The Transition Pathway Between the Closed and Open States of Insulin Degrading Enzyme Shows Two Distinct Motions: Rotation Around a Hinge and Grinding Between Two Domains

Abstract

Insulin Degrading Enzyme (IDE) is involved in the degradation of insulin, amylin, and glucagon, peptides key in controlling blood glucose level. IDE has two ∼55 kDa homologous N- and C-terminal domains (IDE-N and IDE-C), each containing two homologous subdomains (D1 and D2 for IDE-N and D3 and D4 for IDE-C). For IDE to degrade its substrates, both IDE-N and IDE-C must come together for the catalytic cleft to assume a closed conformation. To investigate the mechanism through which IDE transitions between its closed and open conformations, we combined closed state crystal structures with open state CryoEM structures to run molecular dynamics simulations following the string method with swarms of trajectories and bias-exchange umbrella sampling protocols. Our analysis shows that IDE undergoes two distinct modes of motion when opening: a rotation about the hinge joining IDE-N to IDE-C (termed the hinge motion), and a rotation about the dihedral angle between the plane containing D1, D2, and D3 and the plane containing D2, D3, and D4 (termed the grinding motion).
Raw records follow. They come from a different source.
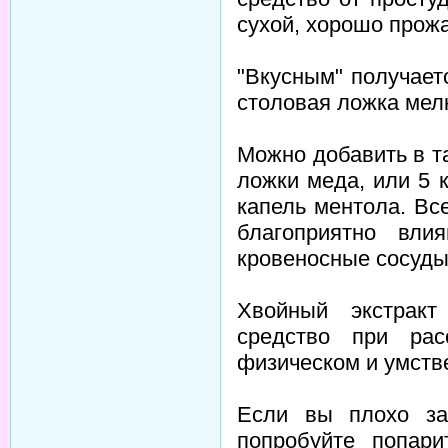
сухой, хорошо прож
"Вкусным" получает
столовая ложка мел
Можно добавить в т
ложки меда, или 5 
капель ментола. Вс
благоприятно вли
кровеносные сосуды
Хвойный экстракт
средство при рас
физическом и умств
Если вы плохо за
попробуйте попари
This observation matches well with multiple-body analysis performed in Relion used to deduce the protein's motion from available CryoEM data. Whereas the hinge opening motion remains relatively constant throughout the trajectory, the grinding motion appears to stop and restart. Our free energy profile constructed from MD simulations also reveals that IDE passes through a minimum energy state near its closed conformation, and our analysis suggests that this could be attributed to π-π interaction between residues W495 and F218. Our simulations and analysis provide detailed insight into the physical mechanism for the conformational transition between the closed and open states of IDE.